Rollercoasters. You either love them or hate them. Some would
consider a day out in the gut-splattering, upside-down, teenage haven of Thorpe
Park an ideal day. Others may not. If you are the latter, then I suggest you do
not come to Griffin Park any time soon. We can offer more thrills and spills
than Thorpe Park, Chessington and that mouse’s funfair over the pond combined.
Here’s what I mean: after losing three games on the trot and already
looking as if we had gone on our summer holidays, we’ve turned into the form
team, winning four on the bounce. Thankfully, we’re nearly at the end of the
ride, but I just cant help but think where we would be without the
inconsistencies. At the time of writing we are five points off Carlisle in
sixth, a team that we made look like Beddington Terriers. We also just beat MK
Dons away, and they’re meant to be the 5th best team in the division!
Without a doubt some of the football played in the first half last
night against Oldham Athletic was (I’m sorry to use the cliché but there’s
really no other way to describe it) Barcelona-like. The ball was pinged around
from Douglas to Dave like a small man is between the crowds in rush hour on the
Underground. It was magnificent. Why pay £50 at QPR to watch a team of useless,
overpaid, Twitter-holics play rubbish football when you can pay a third of that
to watch the Bees play total football? Shaleum Logan was running down that wing
just like Dani Alves (far better in my opinion, cause the lad can defend too)
and Sammy Saunders was hitting free kicks just like Xavi. We were too much for
Oldham to handle, and that was reflected in the 2-0 score line.

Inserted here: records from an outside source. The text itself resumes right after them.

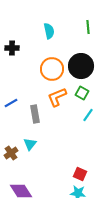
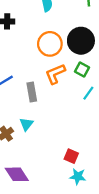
red square: (80, 174) -> (71, 156), moved

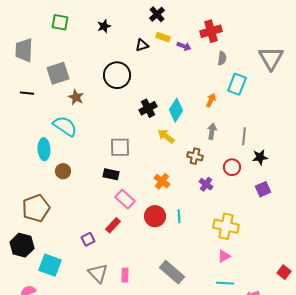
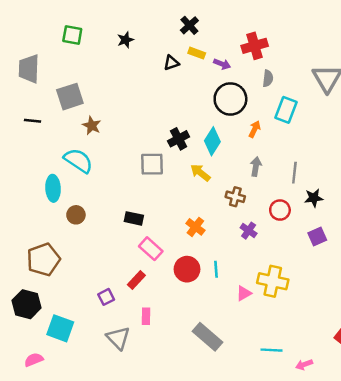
black circle: (117, 75) -> (230, 99), moved
gray square: (120, 147) -> (152, 164), moved
pink triangle: (224, 256) -> (244, 293), moved
pink rectangle: (125, 275) -> (146, 316), moved

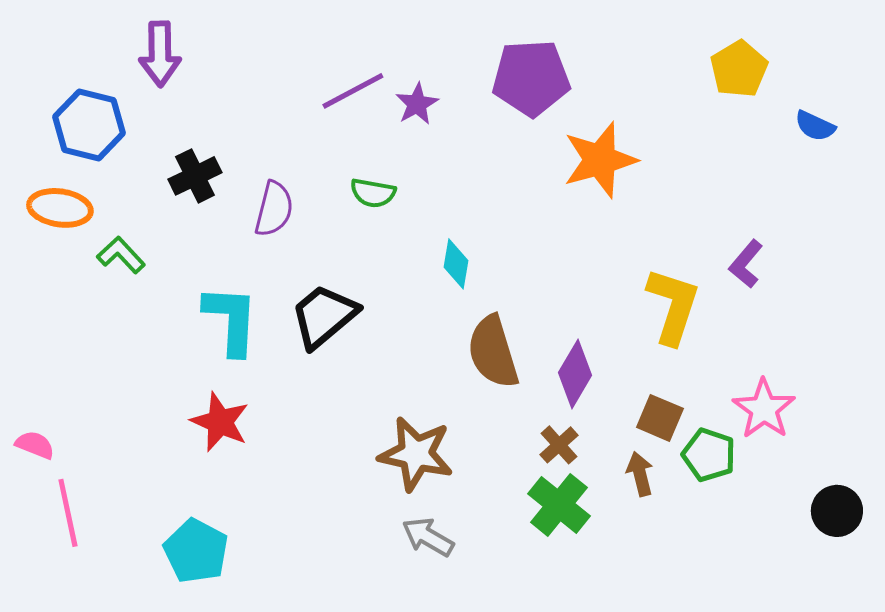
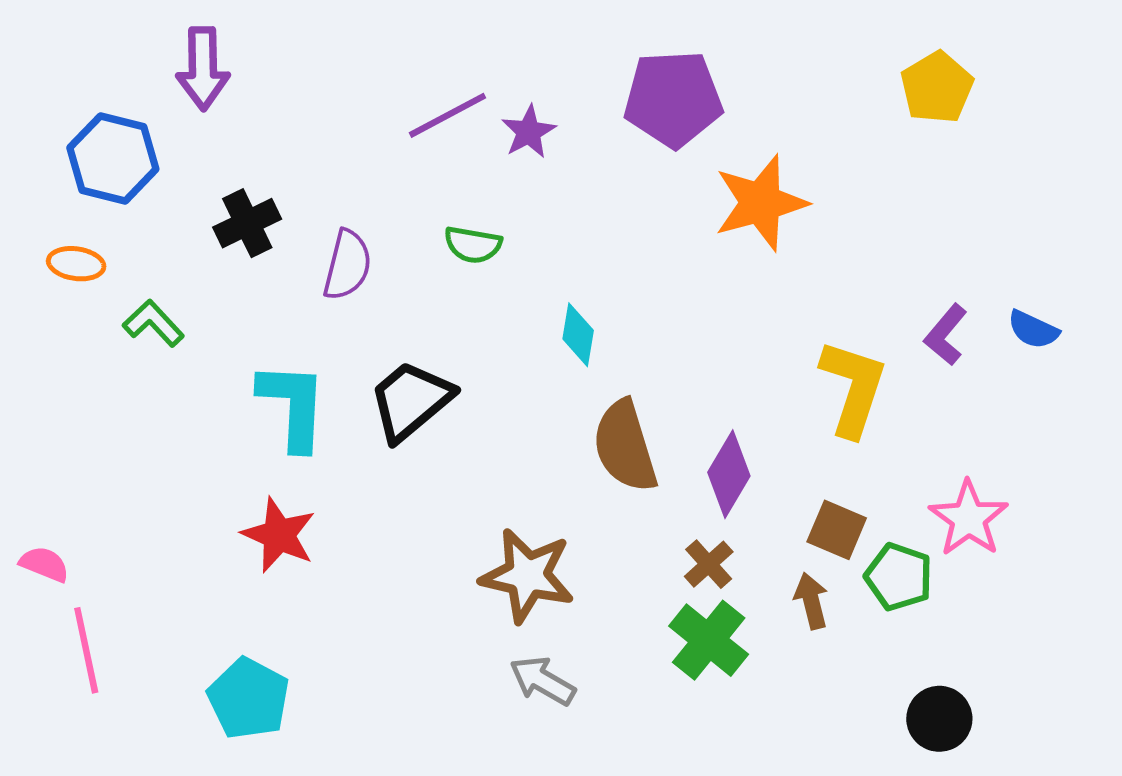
blue semicircle: (815, 126) -> (1033, 330), moved
orange ellipse: (60, 208) -> (76, 264), size x0.7
black circle: (837, 511) -> (939, 719), moved

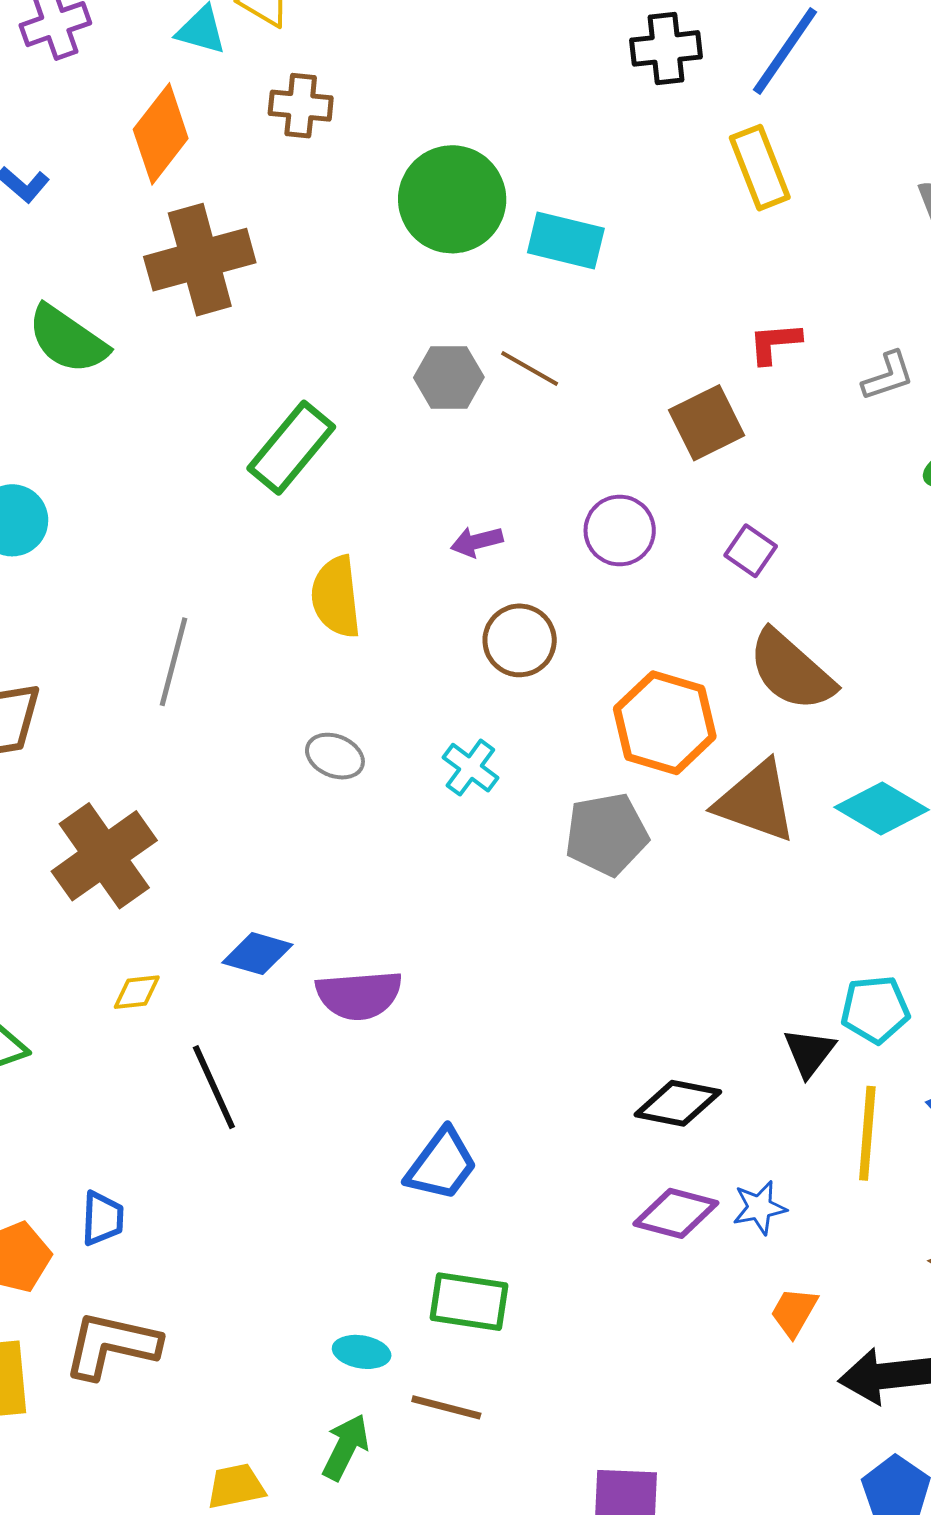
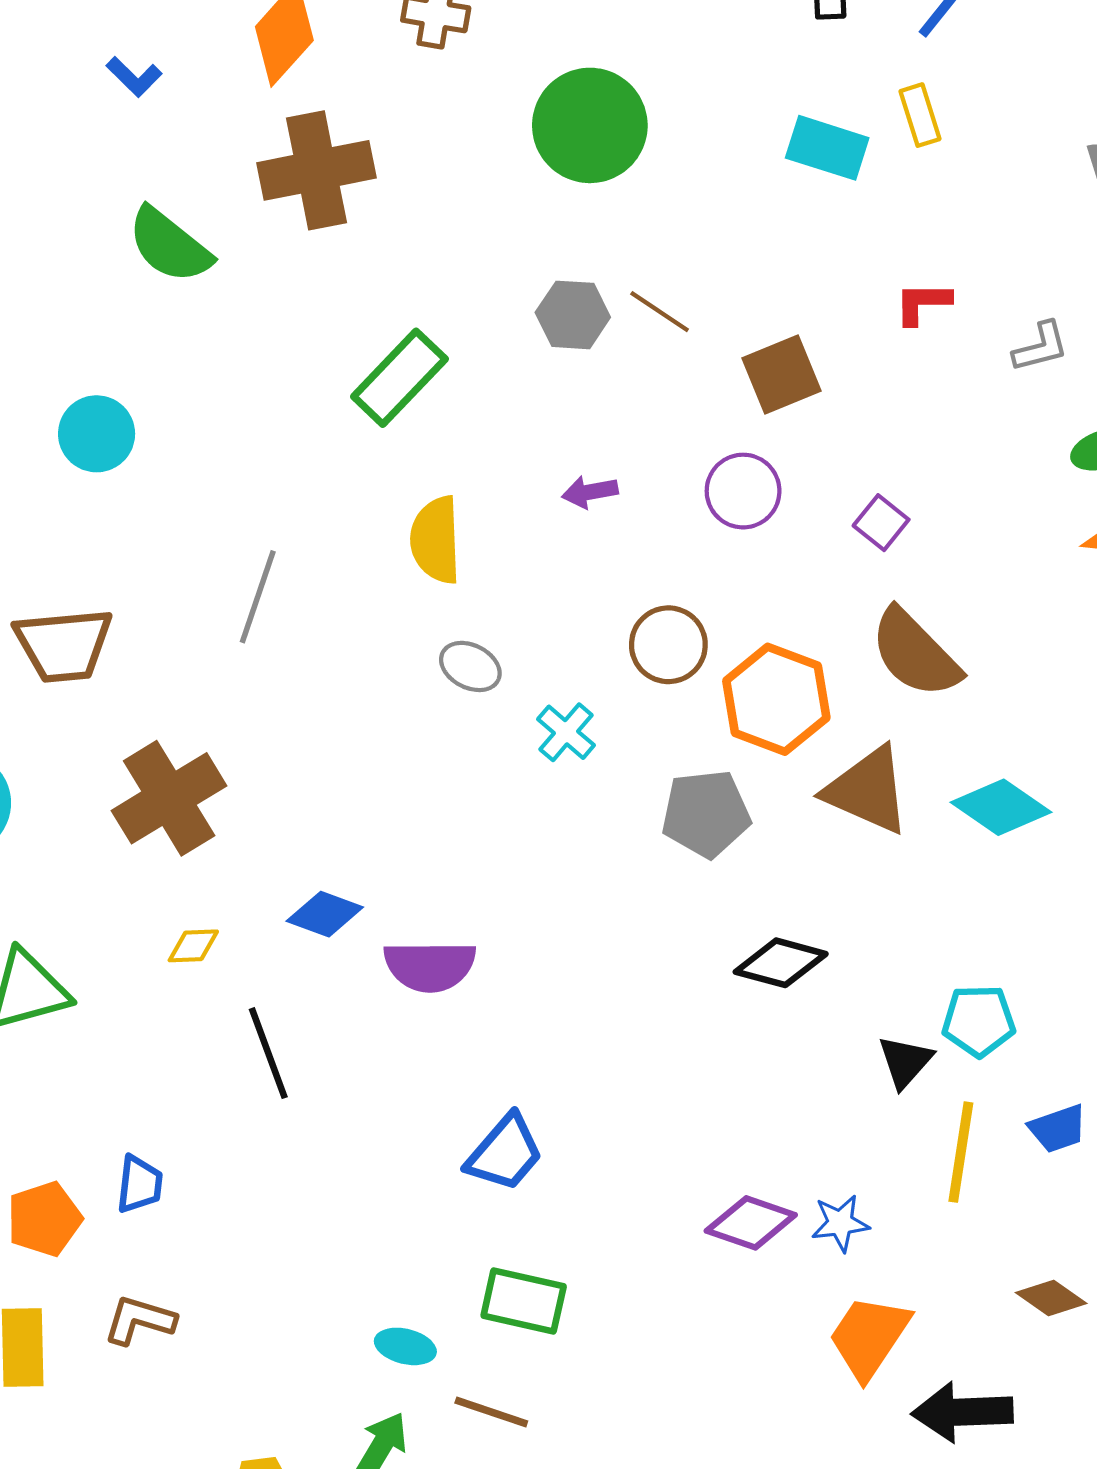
yellow rectangle: (760, 168) -> (920, 115), size x0.7
cyan rectangle: (566, 241) -> (827, 148), moved
brown square: (707, 423) -> (781, 374), moved
brown circle: (520, 640) -> (668, 645), moved
gray ellipse: (335, 756) -> (470, 666), moved
black diamond: (678, 1103) -> (781, 963), moved
orange trapezoid: (794, 1312) -> (869, 1337), size x1.6
brown L-shape: (112, 1345) -> (139, 1320), size x0.7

Now we find ourselves at the business end of the season, or if
you’re on a rollercoaster the bit that makes you want to puke your guts up for
the next 4 hours. 6 games left to
ultimately decide whether we end up in the end–of-season-lottery or the rubbish
pile. 6 cup finals if you want. I’m very
sure the team are well aware that we cant really afford to drop points if we
want to be in the play-offs, Clinton Morrison will undoubtedly have already
told them about 45 times, but we can do it. Teams that tend to do well in the
play-offs come into form at about this time in the season and carry that
momentum through with them, and as sure as anything some of our players are
most definitely coming into form. A certain Mr. Clayton Donaldson, who I stood
up for whilst he was going through his rough patch, has proved me right and has
started playing like that striker we bought from Crewe, big and powerful and
able to score bags of goals. Worryingly, it seems that Donaldson and Fernando
Torres mirror one another’s performances, as they are both starting to look
like their former selves. I say worryingly because we all know Torres gets
injured when he plays well, and as much as I don’t like the Spaniard I do not
want to see our man Clayton get injured by mirroring him! With him and Clinton
Morrison up front, I think we have a strike force that can do damage to even
the best defences. That will be tested when Sheffield Wednesday come to visit
on the 28th April.
Although I’m going on about our chances in the play-offs, I have to
be realistic and look ahead to the prospect of another season in League One. It
wouldn’t be such a bad thing in all honesty.
Its only Uwe Rosler’s first season at Brentford, let alone in England
and he has proven to be a top class manager, even if some of the grumpy fans at
Brentford call for his head every second game. Our budget is far smaller than
some of the teams in this league, and for us to be able to beat them, and beat
them convincingly is credit to his management. We’ve also gone from playing
Andy Scott football, which for those of you that haven’t had the pleasure of
witnessing this is giving the ball to the goalkeeper who in turn lumps in down
the field for a striker to head down and then score, to playing one touch
football on the ground. It worked for Brighton under Gus Poyet, and it looks
like it’s working for us under Uwe Rosler. I wouldn’t be surprised if Barca
come in for Uwe if Pep Guardiola leaves them
at the end of the season. I’m sure he would stick with us though.
Finally, with the season coming to a 124mph sudden stop that
sends your lungs through your ribcage, it looks to be a very nail-biting time
to be a Brentford fan. But hey, isn’t that what it’s all about?